In conclusion, top-down professional development approaches actually deprofessionalize teachers, and a model to address their concerns, the ones who are actually teaching, would be more effective for professional development. (Roseler & Dentzau, 2013) With technology at our fingertips, online professional learning communities have emerged as a way to provide the development of social ties and support and resource sharing, which reduces isolation, and eliminates the time and space barriers as it can be accessed at anytime, anywhere. (Seo & Han, 2013; Khalid et al. 2014) From “ a teacher professional development point of view, the finding imply that creating an environment where teachers freely share issues and emotions and receive appropriate advice and support is critical.” (Hur & Brush, 2009 p. 298) Based on Social Capital Theory within the Community of Practice, social ties and social connections are integral to the success of the community, as trust is a major factor to the initial participation, sharing, and reflection of lessons and ideas.
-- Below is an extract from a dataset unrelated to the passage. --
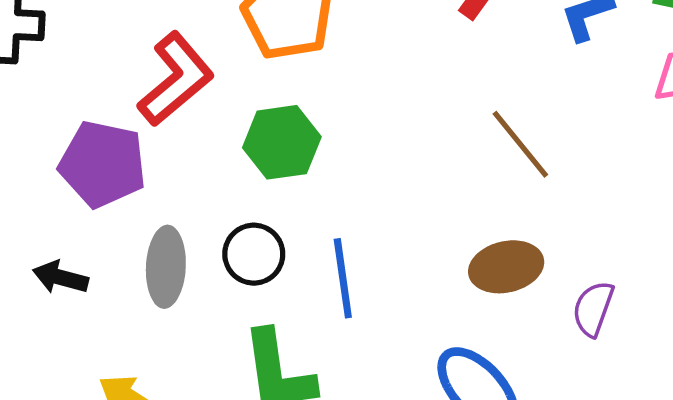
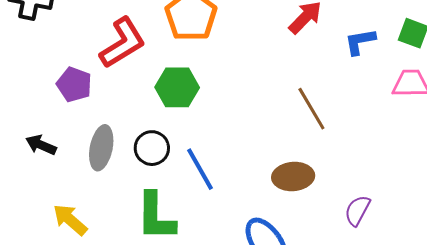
purple pentagon: (103, 164) -> (74, 85), size x0.7
blue line: (343, 278) -> (200, 169), turned -30
purple semicircle: (593, 309) -> (357, 210), moved

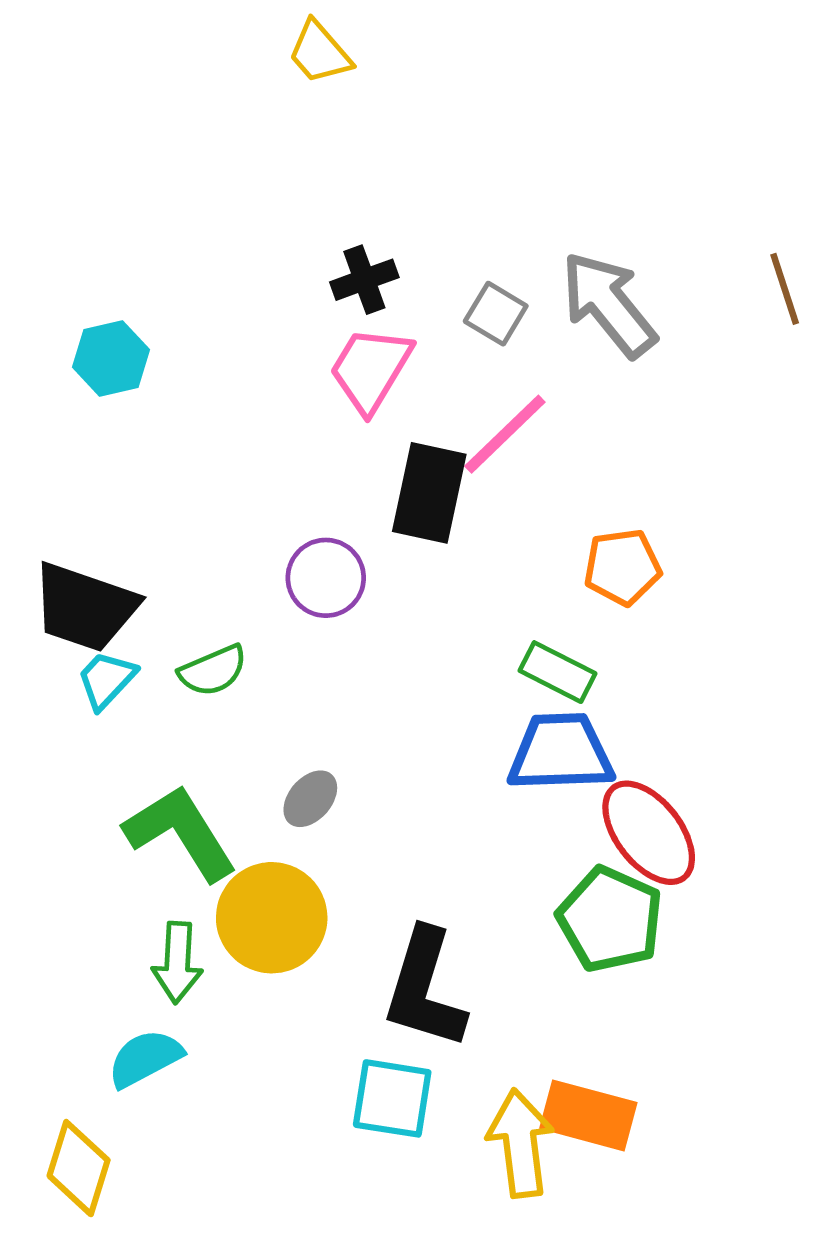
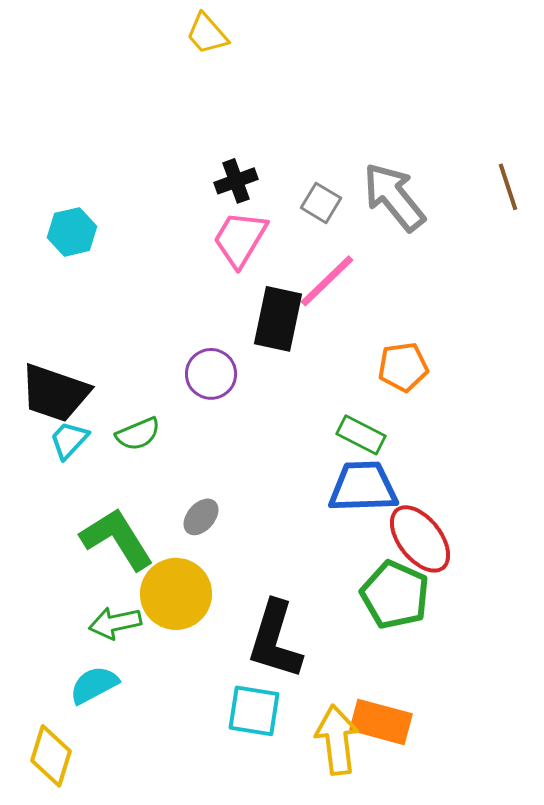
green arrow: (177, 963) -> (115, 623), turned 75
As these communities thrive, professional development becomes a continual process, rather than a ‘one-shot workshop’ and educators can address issues, or insights as they arise. There is no fear of ‘disturbing others’ during busy schedules, as online communities are asynchronous. However, educators need to continue to adjust their beliefs that critique is purely negative, as professional critical reflection is absolutely essential to the improvement of thought and of lessons, and in the end, the students and teachers will be the ones who gain the benefits of this reflection and revision. Online professional communities do not just create themselves, however, and they cannot simply be left to run on their own once they have been created. There is a strong need for a facilitator at the start, and while that leadership can change overtime, the boundaries and expectations need to be set and issues such as cliques, ‘shadow psychological’ issues, promoting trust and acceptance, and encouraging thoughtful and deep reflection. Are there personal risks that one may take when joining an online community, such as personal pride, acceptance and concern of criticism, yes. But by not taking these risks, professional development lacks growth, and in a world changing as quickly as ours is, and with a crucial need to educate our students for what they may face in the future, our students depend on these changes.